For the last three nights I have been reading Matilda, by Roald Dahl, to my 6-year-old son. I knew the book only through the 1996 film version, with Mara Wilson perfectly cast in the title role, and which I took my oldest son, now 19, to see. As a writer for both children and adults, Dahl bypassed me entirely. That’s a shame because I’m enjoying Matilda, and I feel a temperamental affinity with Dahl and his heroine – an affinity I once felt with Charles Dickens and his plucky young heroes and heroines. It’s easy to see Dahl as a self-conscious successor to Dickens, and he makes the reading of books (including those by Dickens) seem like a subversive act in a barbaric age.

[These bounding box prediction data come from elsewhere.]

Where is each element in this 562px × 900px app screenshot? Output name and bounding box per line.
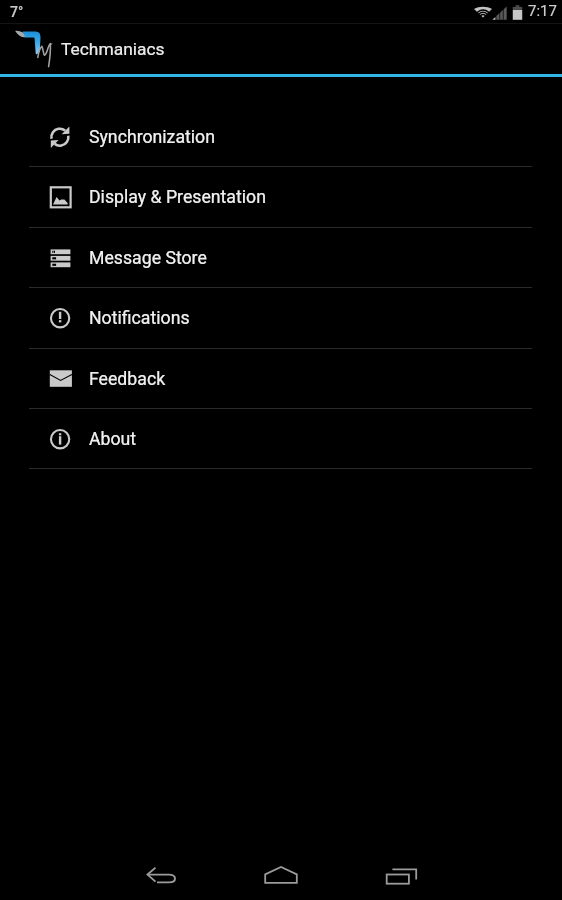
staticText: Synchronization (89, 127, 215, 148)
button[interactable]: Display & Presentation (0, 167, 562, 227)
button[interactable]: Notifications (0, 288, 562, 348)
button[interactable]: Message Store (0, 228, 562, 288)
staticText: Notifications (89, 308, 190, 329)
staticText: 7° (10, 4, 24, 20)
button[interactable]: Home (221, 856, 341, 900)
button[interactable]: Recent apps (341, 856, 461, 900)
staticText: Techmaniacs (61, 39, 165, 59)
staticText: 7:17 (528, 2, 557, 20)
button[interactable]: Back (101, 856, 221, 900)
staticText: Display & Presentation (89, 187, 266, 208)
staticText: About (89, 429, 137, 450)
staticText: Feedback (89, 369, 166, 390)
button[interactable]: About (0, 409, 562, 469)
staticText: Message Store (89, 248, 207, 269)
button[interactable]: Feedback (0, 349, 562, 409)
button[interactable]: Synchronization (0, 107, 562, 167)
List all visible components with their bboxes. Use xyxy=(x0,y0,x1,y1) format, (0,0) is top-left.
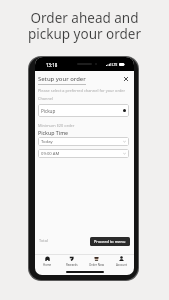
staticText: 09:00 AM xyxy=(41,151,60,157)
button[interactable]: Order Now xyxy=(84,255,109,267)
staticText: Order ahead and pickup your order xyxy=(0,9,169,43)
button[interactable]: Close xyxy=(121,74,130,83)
staticText: Pickup xyxy=(41,108,56,114)
staticText: Pickup Time xyxy=(38,129,69,136)
button[interactable]: Rewards xyxy=(59,255,84,267)
staticText: Total xyxy=(39,238,48,243)
staticText: Minimum $20 order xyxy=(38,123,75,128)
staticText: Proceed to menu xyxy=(94,239,126,244)
button[interactable]: Home xyxy=(35,255,59,267)
button[interactable]: Pickup xyxy=(38,104,129,117)
button[interactable]: Account xyxy=(109,255,134,267)
button[interactable]: Today xyxy=(38,137,129,146)
staticText: Account xyxy=(116,263,127,267)
staticText: Order Now xyxy=(89,263,104,267)
staticText: Rewards xyxy=(66,263,78,267)
staticText: Please select a preferred channel for yo… xyxy=(38,88,126,93)
staticText: Home xyxy=(43,263,52,267)
staticText: LTE xyxy=(112,63,118,67)
staticText: Today xyxy=(41,139,53,145)
staticText: Channel xyxy=(38,96,54,101)
staticText: 13:18 xyxy=(46,62,58,68)
button[interactable]: Proceed to menu xyxy=(90,237,130,246)
staticText: Setup your order xyxy=(38,75,86,83)
button[interactable]: 09:00 AM xyxy=(38,149,129,158)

In Matilda, he confirms the suspicion entertained by all bright, thoughtful children that most adults are casually malevolent beings, never to be trusted and always to be outwitted, which seldom proves difficult. Matilda’s parents are vulgar, self-centered brutes who chastise their daughter for her preternatural mathematical and linguistic gifts. While her father cheats customers at his used-car lot and her mother plays bingo, 4-year-old Matilda visits the town library. After reading all the children’s books, she asks Mrs. Phelps, the librarian, for “a really good [book] grown-ups read. A famous one.” The wise Mrs. Phelps gives her Great Expectations.
“Over the next few afternoons Mrs Phelps could hardly take her eyes from the small girl sitting for hour after hour in the big armchair at the far end of the room with the book on her lap. It was necessary to rest it on her lap because it was too heavy for her to hold up, which meant she had to sit leaning forward in order to read. And a strange sight it was, this tiny dark-haired person sitting there with her feet nowhere near touching the floor, totally absorbed in the wonderful adventures of Pip and Miss Havisham and her cobwebbed house and by the spell of magic that Dickens the great story-teller had woven with his words.”

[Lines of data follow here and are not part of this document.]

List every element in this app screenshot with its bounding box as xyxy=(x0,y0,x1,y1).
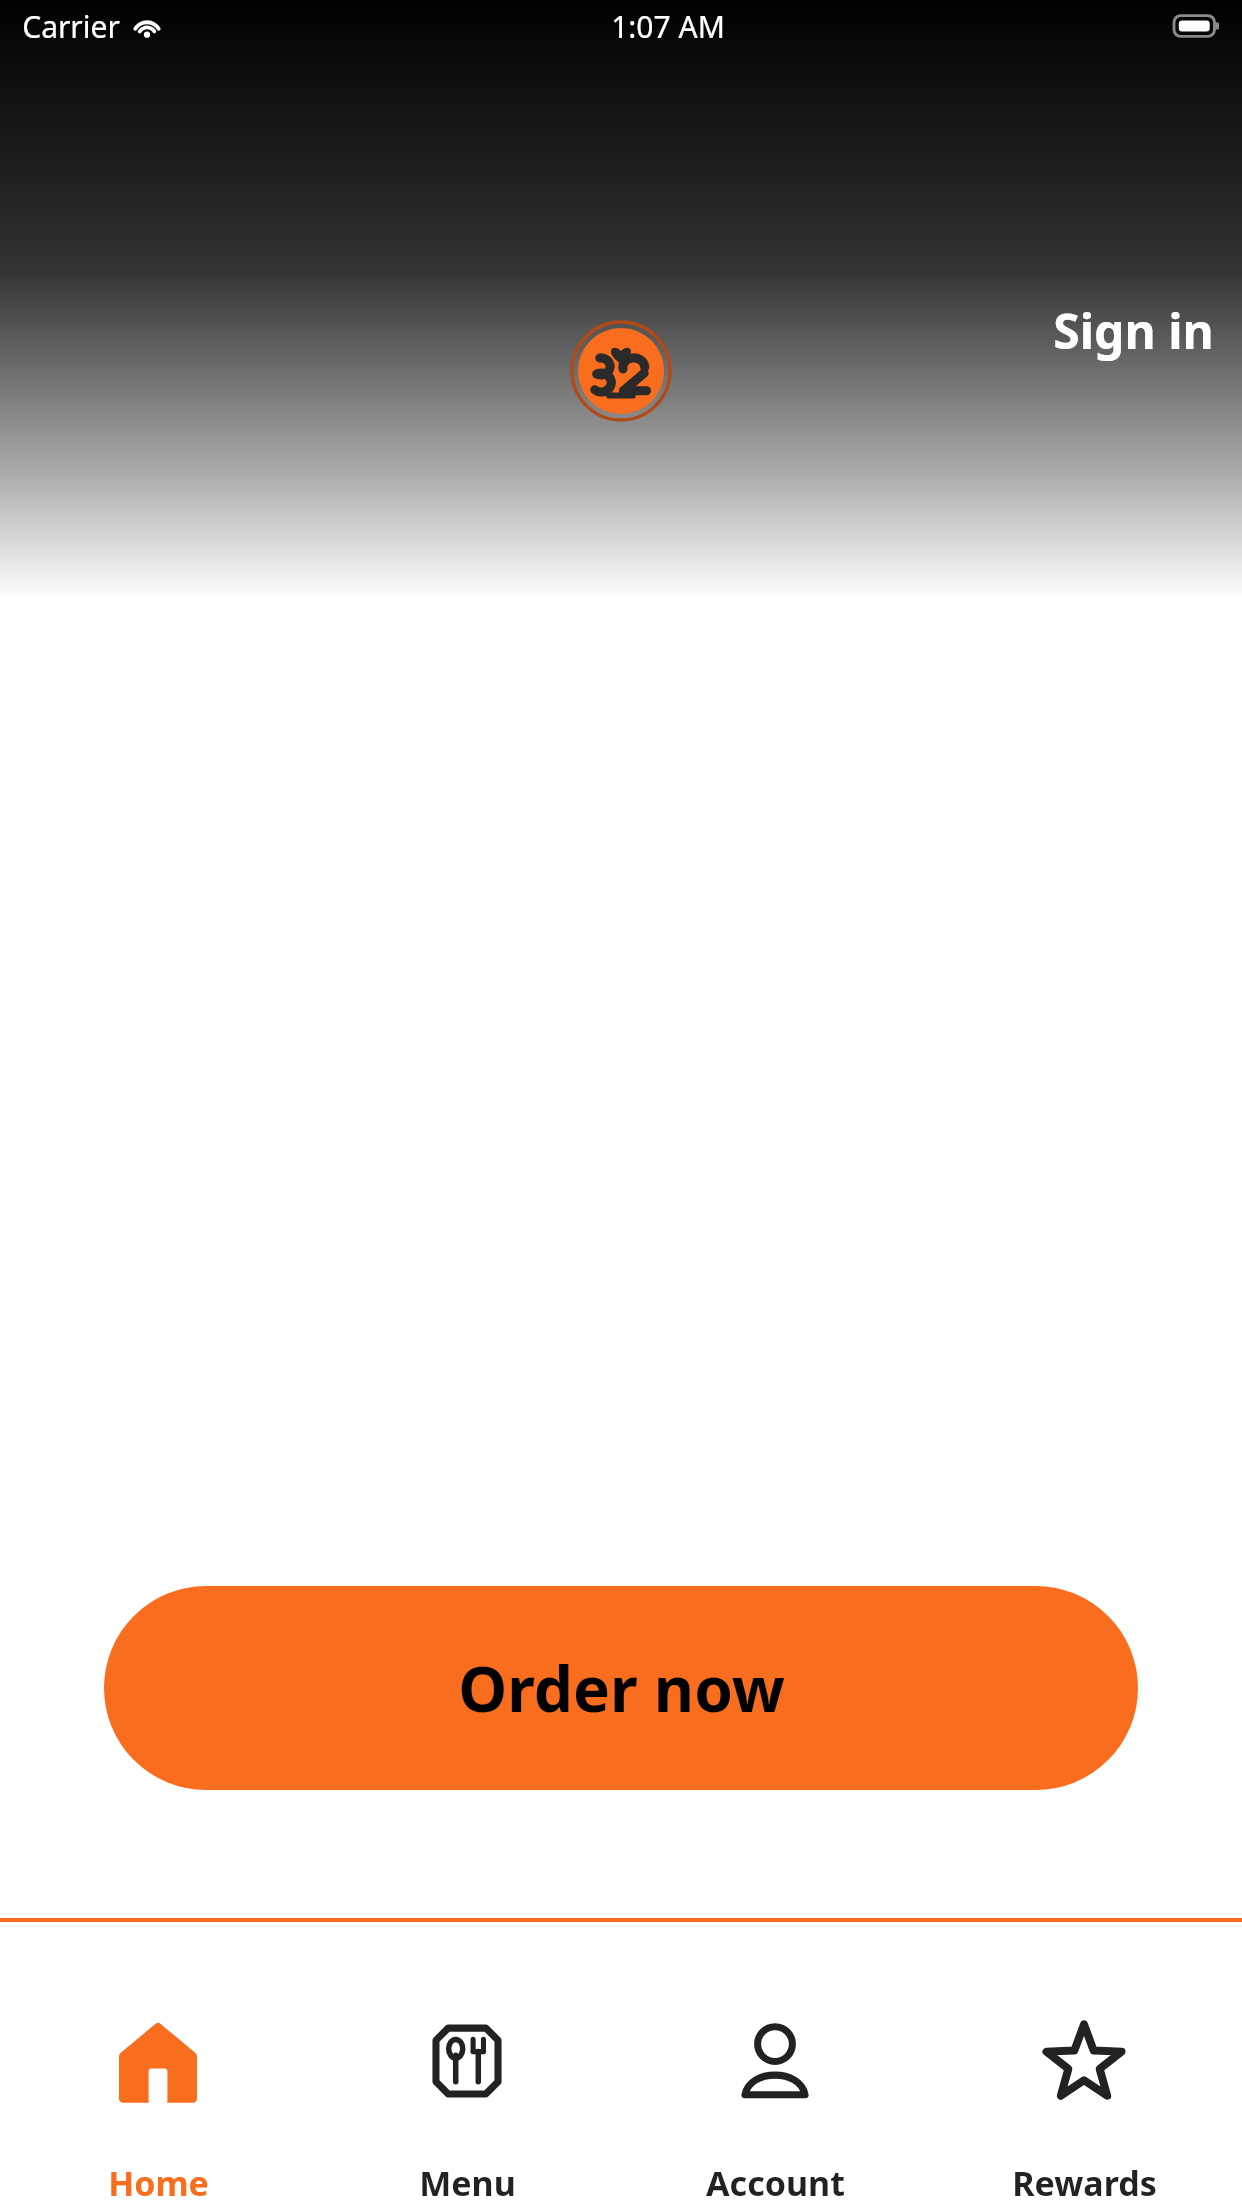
staticText: Rewards xyxy=(1012,2160,1157,2206)
button[interactable]: Account xyxy=(625,1922,925,2206)
button[interactable]: Rewards xyxy=(934,1922,1234,2206)
staticText: Sign in xyxy=(1053,298,1214,363)
button[interactable]: Menu xyxy=(317,1922,617,2206)
button[interactable]: Sign in xyxy=(1025,288,1242,373)
staticText: Carrier xyxy=(22,6,120,47)
button[interactable]: Home xyxy=(8,1922,308,2206)
staticText: Account xyxy=(706,2160,845,2206)
staticText: 1:07 AM xyxy=(611,6,725,47)
button[interactable]: 32 logo xyxy=(572,322,670,420)
button[interactable]: Order now xyxy=(104,1586,1138,1790)
staticText: Order now xyxy=(458,1646,785,1730)
staticText: Home xyxy=(108,2160,209,2206)
staticText: Menu xyxy=(419,2160,516,2206)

Within a week Matilda finishes Great Expectations, and asks Mrs. Phelps if Dickens has written other books. Over the next six months, under Mrs. Phelps’ enlightened tutelage, Matilda reads 15 novels, beginning with Nicholas Nickleby and Oliver Twist (my first Dickens), and including The Sound and the Fury and Brighton Rock. The notion of a 4-year-old making sense of Benjy’s idiot monologue is a scream, and I think Dahl is having fun with the reputations of some renowned writers, four of whom are Nobel Laureates.
Dahl published Matilda in 1984, six years before his death. Were he writing it today, I’d like to think Mrs. Phelps would still encourage Matilda to read Kipling and Faulkner and not the badly written, politically correct pap (Heather Has Two Mommies) often served prescribed for children today. We’re not doing kids a favor when we force-feed them moralistic tracts. Listen to Dahl:
“`Mr Hemingway says a lot of things I don’t understand,’ Matilda said to her. `Especially about men and women. But I loved it all the same. The way he tells it I feel I am right there on the spot watching it all happen.’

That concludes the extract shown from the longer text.